Chapter Tiga Belas: Nescafe dan Pesan

137 25 6
                                    

Hujan mulai turun
Disambut ramah oleh tanah
Disambut tari oleh tanaman
Disambut duka olehku

[🌚🌚🌚]

"Gara gara hujan, gue males ke kantin," ucap Bayu sambil merapatkan jaketnya.

Gerakan itu pun diikuti oleh Esya, tapi Esya juga melepas ikat rambutnya, berharap daun telinganya tak kedinginan.

"Kalian tuh alay, nih minum," ucap Gladis saat dia sampai di kursinya, memberikan teh hangat untuk Bayu dan nescafe kaleng untuk Esya.

"Makasih," ucap Bayu sambil menyeruput tehnya.

"Hem."

"Dis, itu almameternya siapa yang lo pake?" tanya Bayu tiba tiba saat Gladis baru duduk di kursinya.

Gladis yang ditanya begitu hanya menunduk melihat badanya yang ditutipi almamater sekolah, dia tersenyum mengingat hal yang tak terduga tadi.

"Almamaternya Bram, dia pinjemin ke gue tadi pas di kantin ketemu," ucap Gladis sambil tersenyum.

"CLBK ceritanya nih?" ejek Esya sambil menyuruh Bayu membuka nescafe kalengnya.

"Ya gak tau," jawab malu malu Gladis.

"Halah! Lo tuh gak pantes malu malu kambing kek gitu," ucap Bayu sambil meminum nescafe yang ada ditanganya.

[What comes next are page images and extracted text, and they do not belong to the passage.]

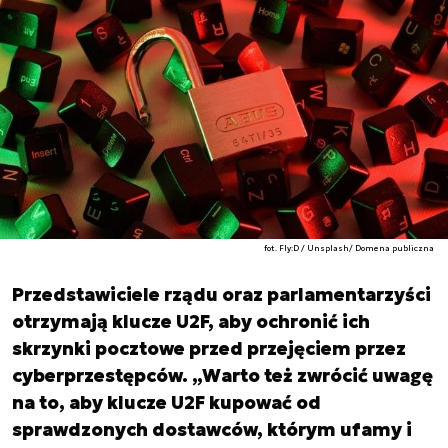
fot. Fly:D / Unsplash/ Domena publiczna
Przedstawiciele rządu oraz parlamentarzyści
otrzymają klucze U2F, aby ochronić ich
skrzynki pocztowe przed przejęciem przez
cyberprzestępców. „Warto też zwrócić uwagę
na to, aby klucze U2F kupować od
sprawdzonych dostawców, którym ufamy i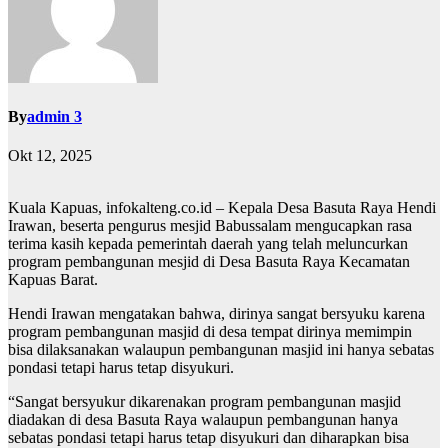
By
admin 3
Okt 12, 2025
Kuala Kapuas, infokalteng.co.id – Kepala Desa Basuta Raya Hendi
Irawan, beserta pengurus mesjid Babussalam mengucapkan rasa
terima kasih kepada pemerintah daerah yang telah meluncurkan
program pembangunan mesjid di Desa Basuta Raya Kecamatan
Kapuas Barat.
Hendi Irawan mengatakan bahwa, dirinya sangat bersyuku karena
program pembangunan masjid di desa tempat dirinya memimpin
bisa dilaksanakan walaupun pembangunan masjid ini hanya sebatas
pondasi tetapi harus tetap disyukuri.
“Sangat bersyukur dikarenakan program pembangunan masjid
diadakan di desa Basuta Raya walaupun pembangunan hanya
sebatas pondasi tetapi harus tetap disyukuri dan diharapkan bisa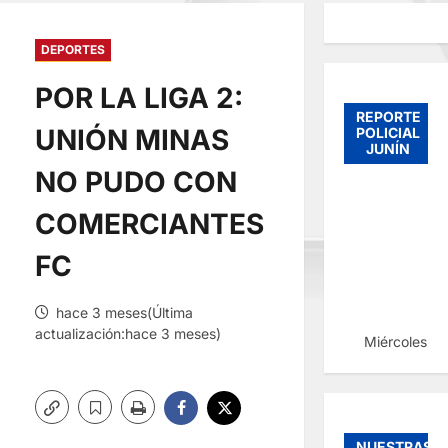
DEPORTES
POR LA LIGA 2:
REPORTE
UNIÓN MINAS
POLICIAL
JUNÍN
NO PUDO CON
COMERCIANTES
FC
hace 3 meses(Última
actualización:hace 3 meses)
Miércoles, 
NUESTRAS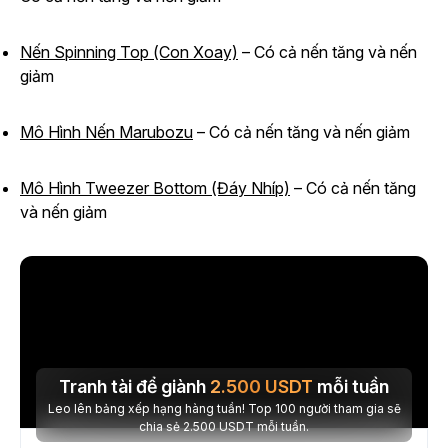
Nến Spinning Top (Con Xoay)
– Có cả nến tăng và nến
giảm
Mô Hình Nến Marubozu
– Có cả nến tăng và nến giảm
Mô Hình Tweezer Bottom (Đáy Nhíp)
– Có cả nến tăng
và nến giảm
Tranh tài để giành
2.500
USDT
mỗi tuần
Leo lên bảng xếp hạng hàng tuần! Top 100 người tham gia sẽ
chia sẻ 2.500 USDT mỗi tuần.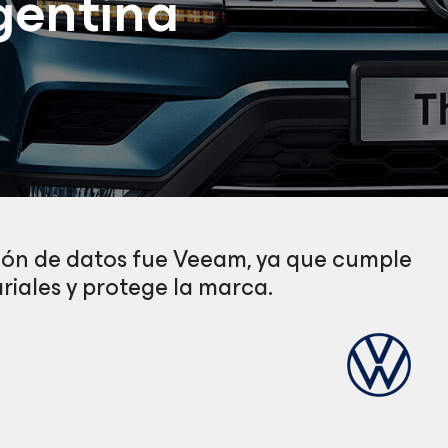
gentina
ción de datos fue Veeam, ya que cumple
riales y protege la marca.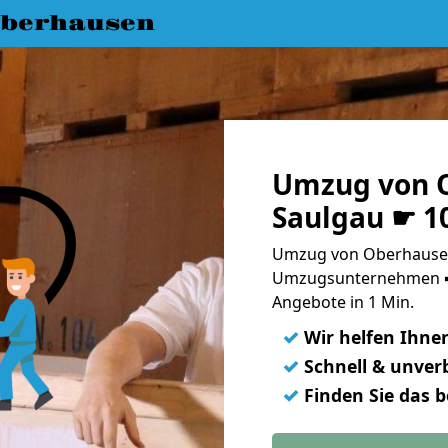
berhausen
Umzug von 
Saulgau ☛ 1
Umzug von Oberhausen
Umzugsunternehmen ➨
Angebote in 1 Min.
✓
Wir helfen Ihne
✓
Schnell & unverb
✓
Finden Sie das 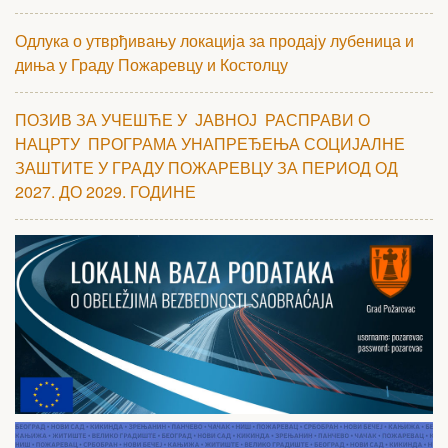
Одлука о утврђивању локација за продају лубеница и
диња у Граду Пожаревцу и Костолцу
ПОЗИВ ЗА УЧЕШЋЕ У ЈАВНОЈ РАСПРАВИ О
НАЦРТУ ПРОГРАМА УНАПРЕЂЕЊА СОЦИЈАЛНЕ
ЗАШТИТЕ У ГРАДУ ПОЖАРЕВЦУ ЗА ПЕРИОД ОД
2027. ДО 2029. ГОДИНЕ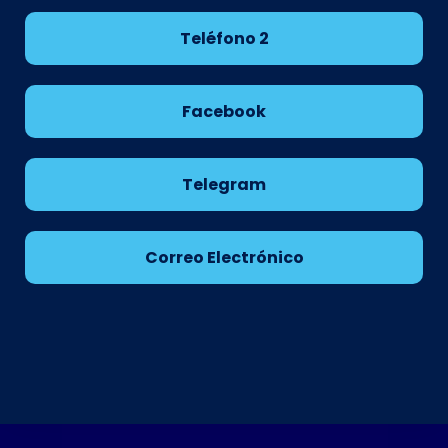
Teléfono 2
Facebook
Telegram
Correo Electrónico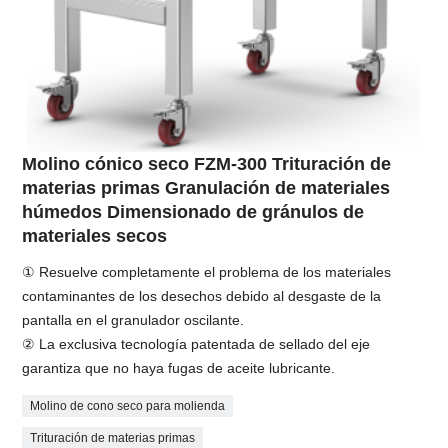
Molino cónico seco FZM-300 Trituración de
materias primas Granulación de materiales
húmedos Dimensionado de gránulos de
materiales secos
① Resuelve completamente el problema de los materiales
contaminantes de los desechos debido al desgaste de la
pantalla en el granulador oscilante.
② La exclusiva tecnología patentada de sellado del eje
garantiza que no haya fugas de aceite lubricante.
Molino de cono seco para molienda
Trituración de materias primas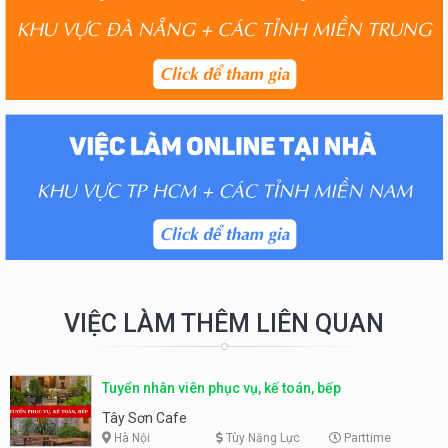
VIỆC LÀM THÊM LIÊN QUAN
Tuyển nhân viên phục vụ, kế toán, bếp
Tây Sơn Cafe
Hà Nội
Tùy Năng Lực
Parttime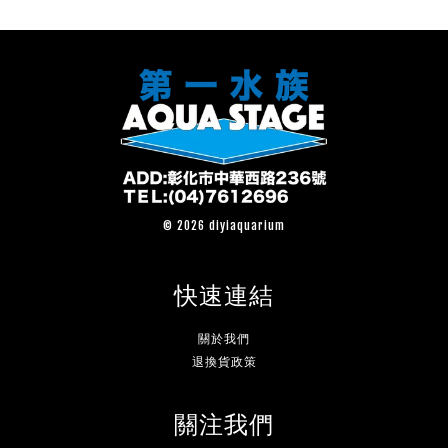
© 2026 diyiaquarium
快速連結
關於我們
退換貨政策
關注我們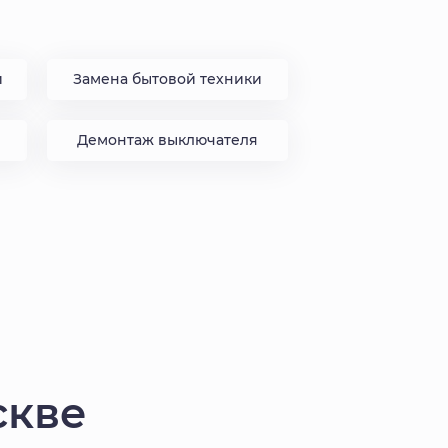
и
Замена бытовой техники
Демонтаж выключателя
скве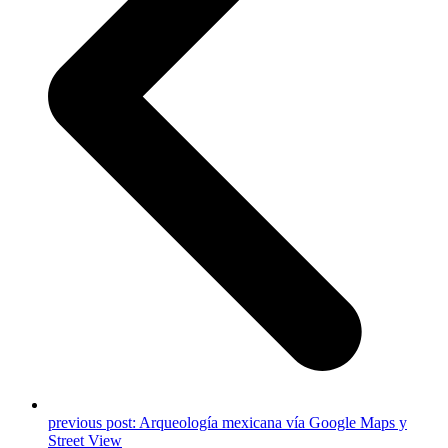
previous post:
Arqueología mexicana vía Google Maps y
Street View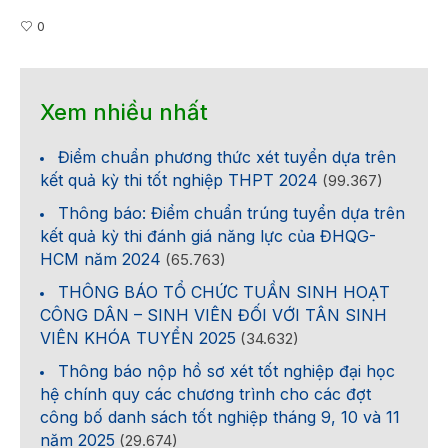
0
Xem nhiều nhất
Điểm chuẩn phương thức xét tuyển dựa trên
kết quả kỳ thi tốt nghiệp THPT 2024
(99.367)
Thông báo: Điểm chuẩn trúng tuyển dựa trên
kết quả kỳ thi đánh giá năng lực của ĐHQG-
HCM năm 2024
(65.763)
THÔNG BÁO TỔ CHỨC TUẦN SINH HOẠT
CÔNG DÂN – SINH VIÊN ĐỐI VỚI TÂN SINH
VIÊN KHÓA TUYỂN 2025
(34.632)
Thông báo nộp hồ sơ xét tốt nghiệp đại học
hệ chính quy các chương trình cho các đợt
công bố danh sách tốt nghiệp tháng 9, 10 và 11
năm 2025
(29.674)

"Bayu! Kok diminum sih nescafe gue." teriak Esya tak terima, dia meminta tolong membukanya, bukan menghabiskanya.

"Eh sorry, lo sih minta tolongnya ke gue," kekeh Bayu.

Esya yang sebal segera mengambil tisu di loker mejanya, melap bekas Bayu minum tadi.

"Yaelah Sya, cuma sedikit bekasnya," ucap Bayu.

"Tetep aja, harus dibersihin takut rabies," ucap Esya membuang tisu bekas lap ke lokernya.

"Dikira gue anjing."

"Mirip." Serentak, Esya dan Gladis mengucapkan itu sambil menahan tawa.

"Bully terus," ucap Bayu sambil menyeruput teh hangatnya lagi.

Gladis yang melihat itu hanya bisa terkekeh dan segera memalingkan wajahnya ke jendela kelas, sampai dia ingat sesuatu.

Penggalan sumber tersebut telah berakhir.